I wasn’t aware that an early edition of rust can reference crates for a later edition. It doesn’t seem that terrible to prohibit this (Probably some very good reason to counter this though!). Editions give us the privilege of not having to constantly update crates that don’t really need to be changed whenever a new rust version comes out. If I do end up making changes to my crate and updating my dependencies then I don’t see it as such a pain to update the Rust Edition of my crate if said dependencies also happen to use a later edition.

I do, however, see one downside to this though and experienced it first hand in c# .net standard where it was way better to use the earliest version possible of .net standard for your library to maximise compatibility with things that use it. No incentive to use a later standard and therefore there was stagnation. May not be applicable because you normally distribute compiled binaries but food for thought.

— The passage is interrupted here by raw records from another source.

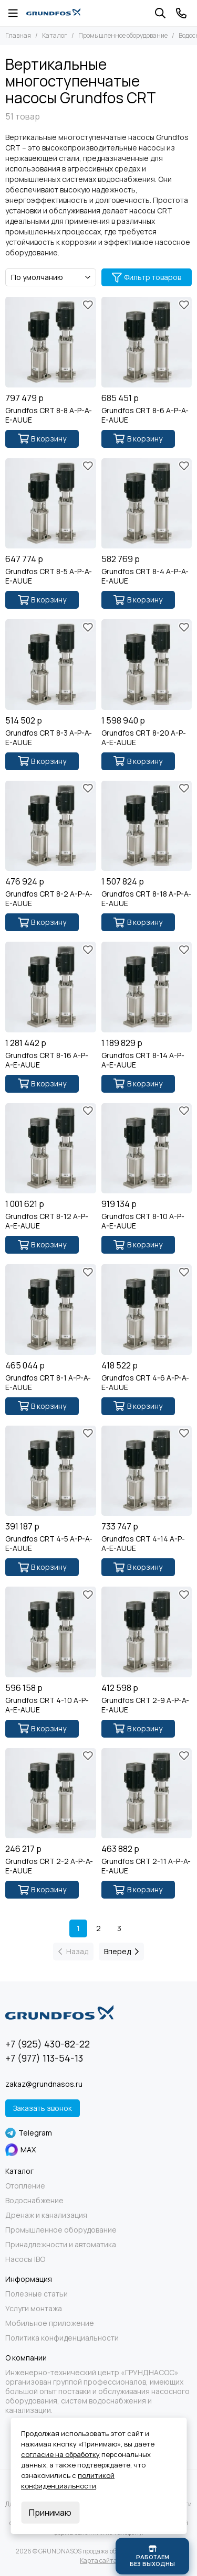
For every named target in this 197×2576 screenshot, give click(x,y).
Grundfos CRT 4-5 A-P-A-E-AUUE (48, 1543)
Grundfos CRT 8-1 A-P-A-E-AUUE (48, 1382)
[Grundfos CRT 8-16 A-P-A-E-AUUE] (50, 987)
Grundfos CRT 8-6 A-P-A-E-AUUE (145, 415)
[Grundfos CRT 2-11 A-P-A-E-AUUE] (146, 1793)
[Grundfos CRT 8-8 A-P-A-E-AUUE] (50, 342)
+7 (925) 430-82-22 (47, 2044)
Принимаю (50, 2512)
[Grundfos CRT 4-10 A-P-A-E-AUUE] (50, 1632)
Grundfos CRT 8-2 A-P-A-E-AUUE (48, 898)
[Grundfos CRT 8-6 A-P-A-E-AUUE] (146, 342)
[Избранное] (88, 304)
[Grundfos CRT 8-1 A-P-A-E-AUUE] (50, 1309)
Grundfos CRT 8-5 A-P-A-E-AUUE (48, 576)
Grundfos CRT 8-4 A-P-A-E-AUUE (145, 576)
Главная (18, 35)
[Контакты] (181, 13)
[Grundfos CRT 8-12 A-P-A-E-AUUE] (50, 1148)
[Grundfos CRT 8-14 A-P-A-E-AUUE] (146, 987)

> It doesn’t seem that terrible to prohibit this (Probably some very good reason to counter this though!)

The simple reason is that the whole point of editions is that you absolutely do not have to worry about which one you choose. They are entirely localized to your crate, and code written in any edition can interact with code written in any other edition. With your suggestion, updating the edition used by a library crate would suddenly make it unusable for all code using an older edition.

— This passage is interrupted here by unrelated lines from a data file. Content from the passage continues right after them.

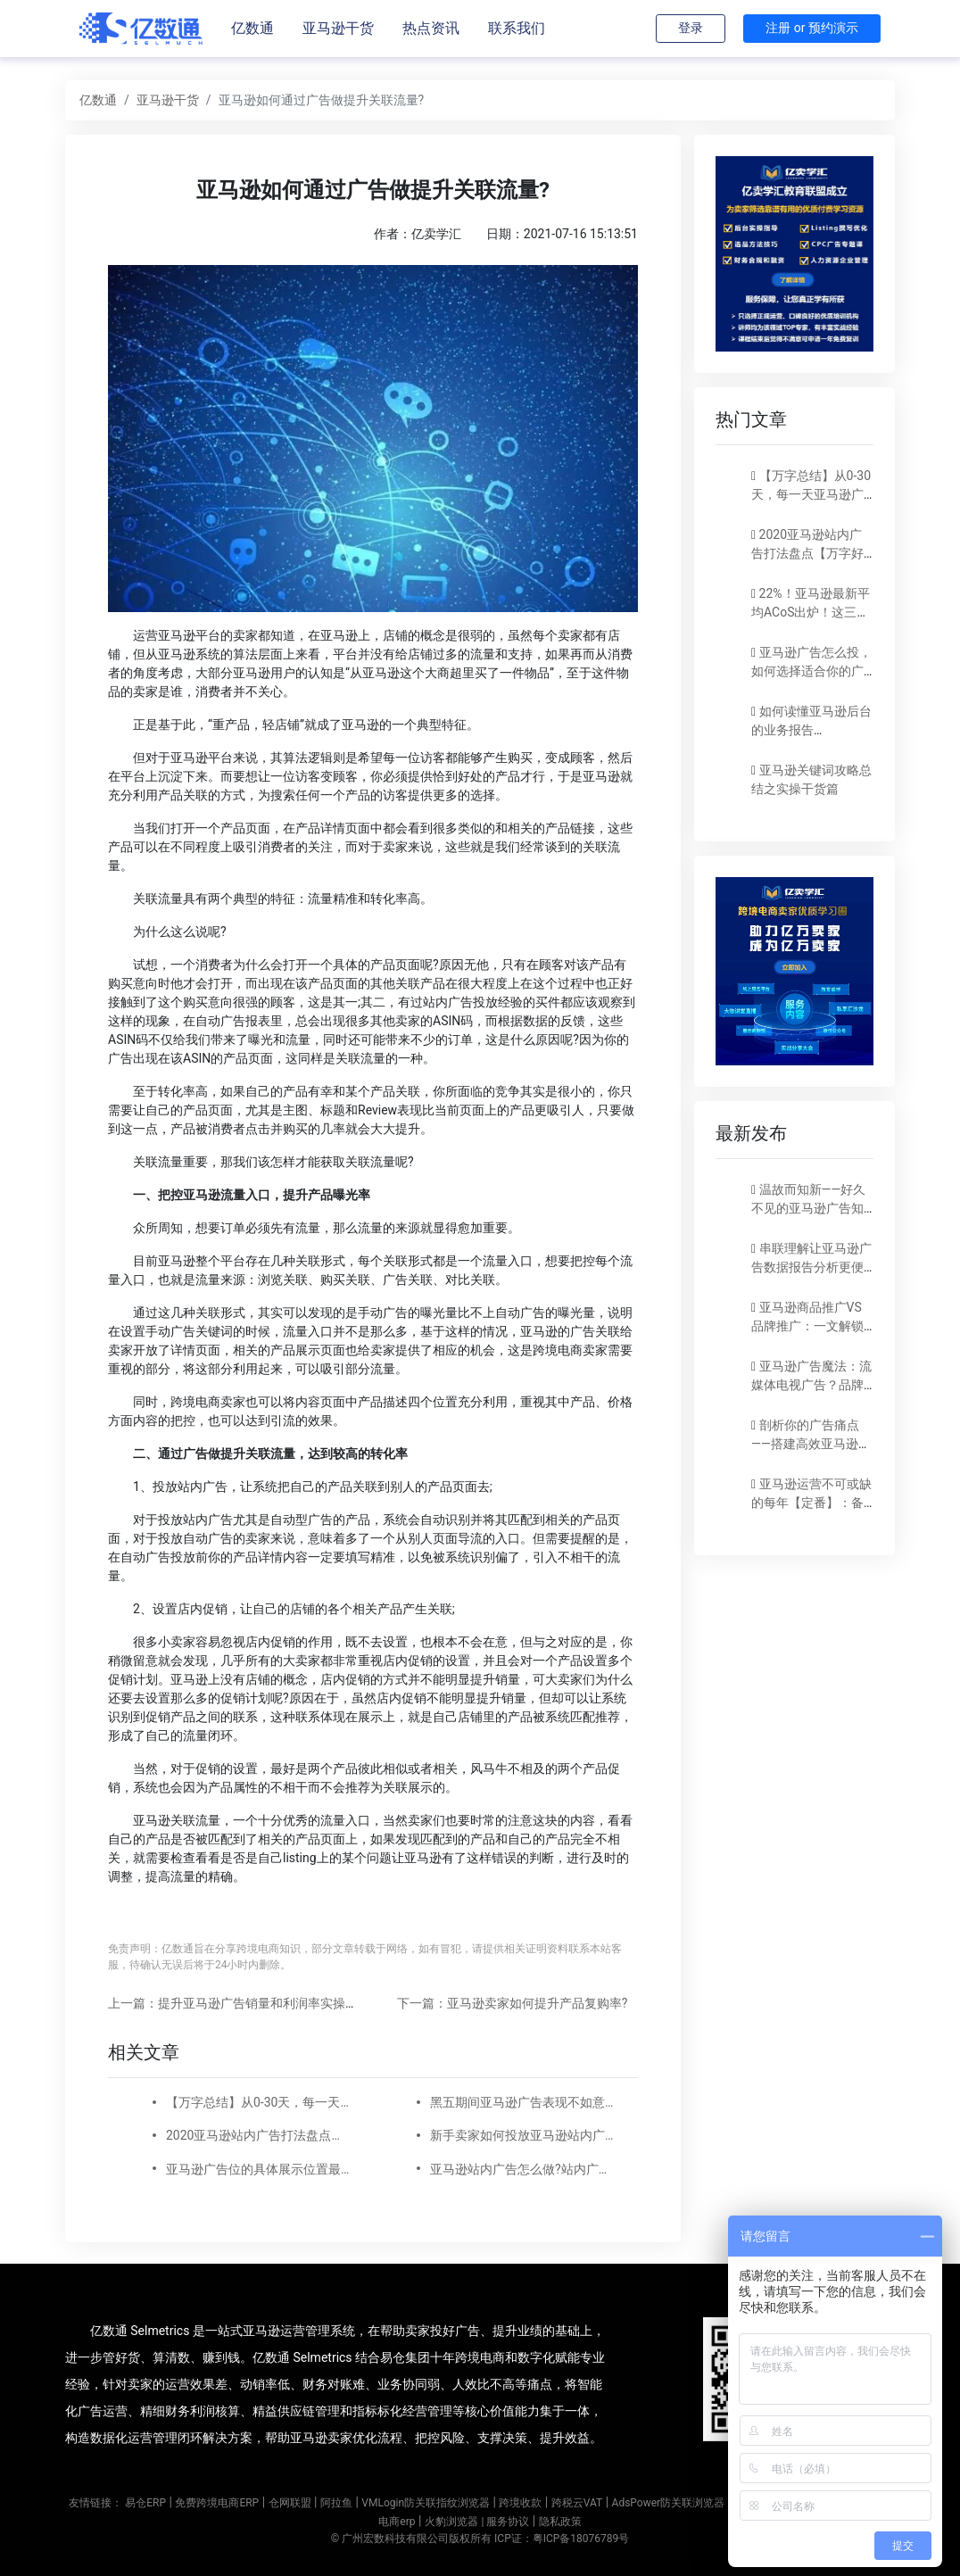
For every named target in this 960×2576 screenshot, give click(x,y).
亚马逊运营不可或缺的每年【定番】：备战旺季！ (811, 1502)
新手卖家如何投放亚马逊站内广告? (523, 2135)
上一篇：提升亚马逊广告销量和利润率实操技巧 (239, 2003)
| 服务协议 (505, 2521)
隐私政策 (560, 2521)
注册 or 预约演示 (812, 28)
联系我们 (516, 28)
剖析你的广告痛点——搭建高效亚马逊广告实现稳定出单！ (811, 1444)
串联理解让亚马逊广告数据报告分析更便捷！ (811, 1267)
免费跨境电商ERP (217, 2503)
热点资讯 (430, 28)
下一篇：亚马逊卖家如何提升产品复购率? (512, 2003)
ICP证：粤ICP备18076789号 (561, 2538)
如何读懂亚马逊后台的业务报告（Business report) (811, 730)
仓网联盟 (290, 2503)
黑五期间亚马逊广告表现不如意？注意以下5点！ (523, 2102)
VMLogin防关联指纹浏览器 (425, 2503)
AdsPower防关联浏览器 (668, 2503)
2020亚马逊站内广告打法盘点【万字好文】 (259, 2135)
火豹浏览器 (451, 2521)
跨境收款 (520, 2503)
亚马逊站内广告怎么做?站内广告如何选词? (523, 2169)
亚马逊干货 (338, 28)
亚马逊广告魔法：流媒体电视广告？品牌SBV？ (811, 1385)
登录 (690, 28)
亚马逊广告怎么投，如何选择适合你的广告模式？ (811, 671)
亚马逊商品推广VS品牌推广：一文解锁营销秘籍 (807, 1326)
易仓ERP (145, 2503)
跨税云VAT (576, 2503)
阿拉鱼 (336, 2503)
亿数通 (252, 28)
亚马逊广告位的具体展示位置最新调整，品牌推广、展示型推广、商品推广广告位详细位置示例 (259, 2169)
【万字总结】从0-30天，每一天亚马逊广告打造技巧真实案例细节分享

Then what's the point of editions, if the crates are forward and backward compatible?
The point is that crates written against different editions are forwards and backwards compatible, but how the crate is written isn't.

So Rust can make a "breaking" change in a new edition. This isn't actually breaking because you need to "opt-in" by updating to the new edition. This allows many "breaking" changes without actually breaking the ecosystem. Each crate can upgrade whenever they feel like it (possibly never) and they can make this decision independently of any other crates.

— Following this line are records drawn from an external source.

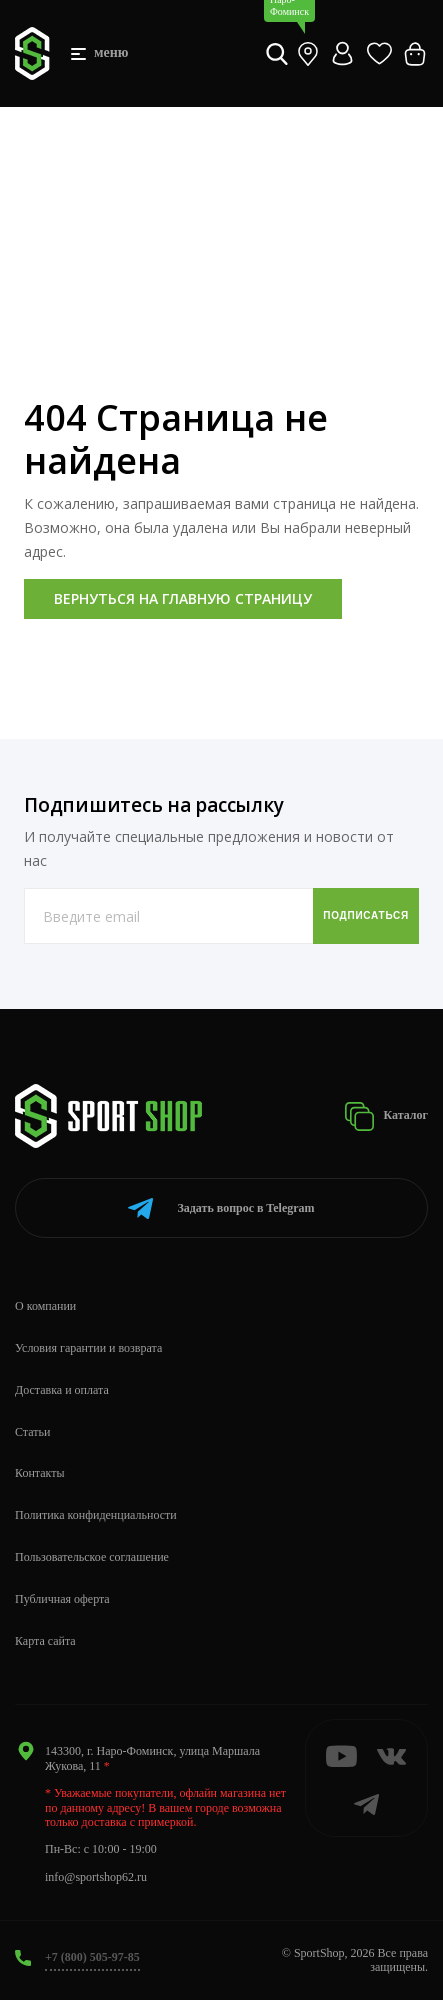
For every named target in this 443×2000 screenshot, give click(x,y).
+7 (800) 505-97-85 (92, 1957)
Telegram (221, 1208)
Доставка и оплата (62, 1390)
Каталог (386, 1116)
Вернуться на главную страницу (183, 598)
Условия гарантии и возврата (88, 1348)
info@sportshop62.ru (96, 1877)
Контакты (40, 1473)
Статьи (32, 1432)
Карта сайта (45, 1641)
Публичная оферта (62, 1599)
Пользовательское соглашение (92, 1557)
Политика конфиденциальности (96, 1515)
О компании (45, 1306)
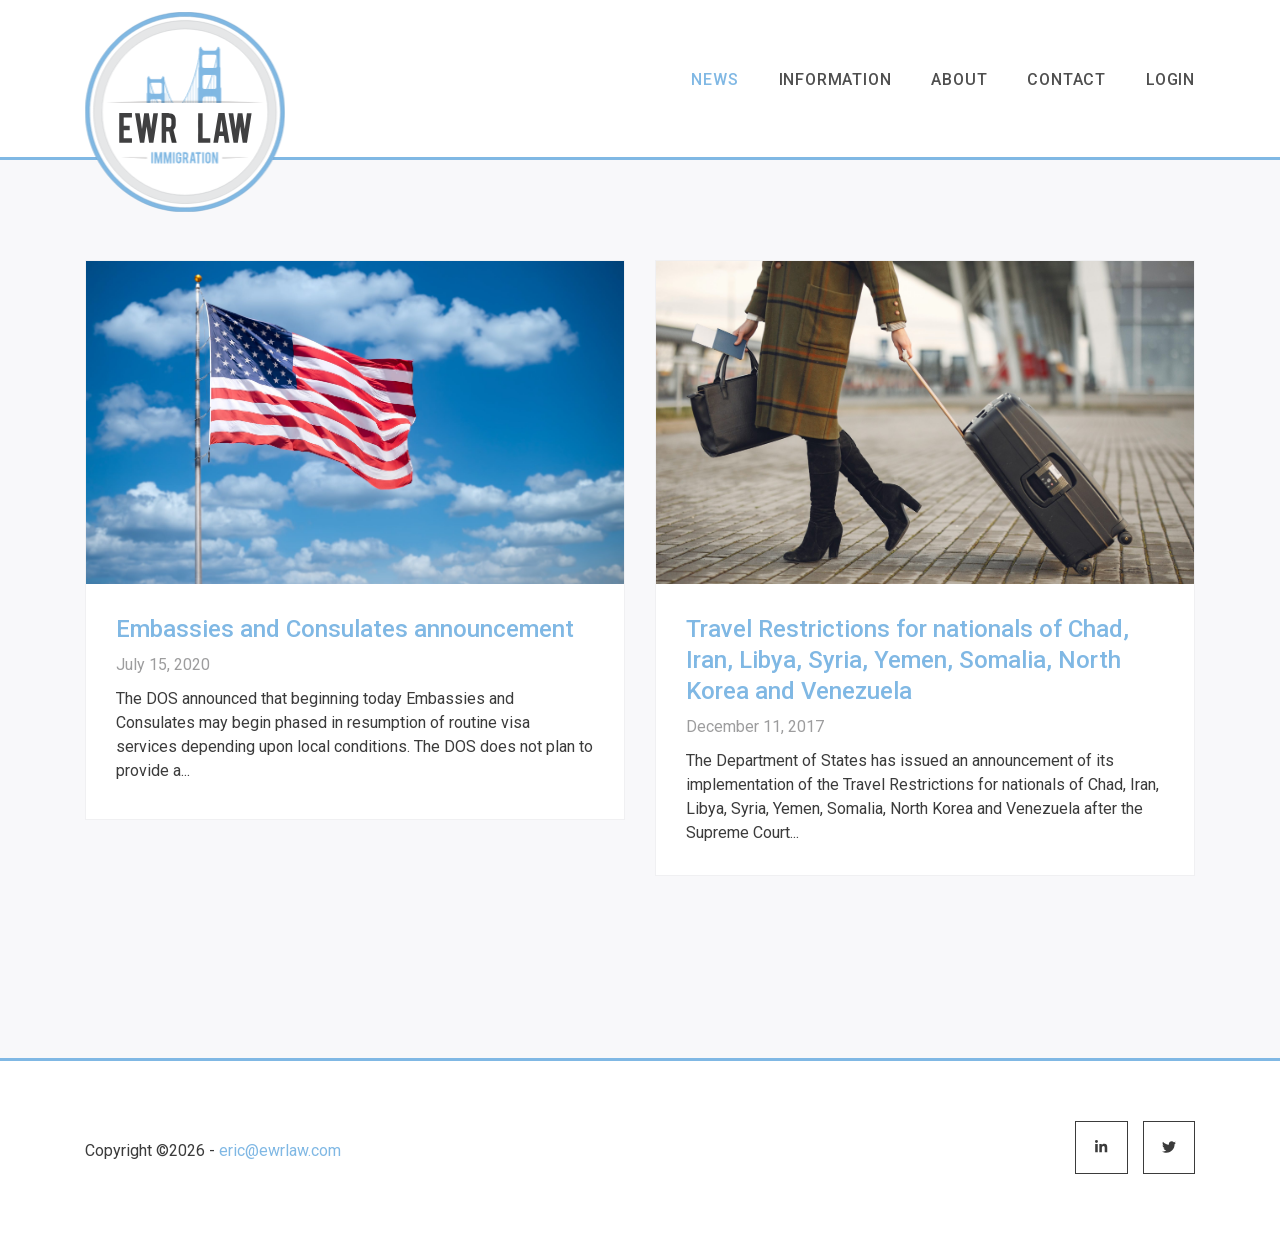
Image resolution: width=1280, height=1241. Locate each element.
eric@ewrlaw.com (280, 1150)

For example look at the breaking changes introduced in the 2021 edition: https://doc.rust-lang.org/edition-guide/rust-2021/index.html. Each item on the left menu is a breaking change that was able to be shipped due to the edition system.

You are right that the edition system does create limits for what can be changed. However this is because doing so would have downsides. Notably if older editions couldn't depend on newer editions I may need to migrate my crate to a new edition in order to update a dependency to get a security fix. Edition updates are typically quite easy but it was still a conscious decision that they aren't ever required, unless you want to take advantage of the new features added in that edition.

Sounds like what Python 2 to 3 should have been.
where do you think they learned it from? python 3 (like python's package management mess) is wonderful for PL because it was a very public materclass in decisions that seem reasonable, but work really badly in practice.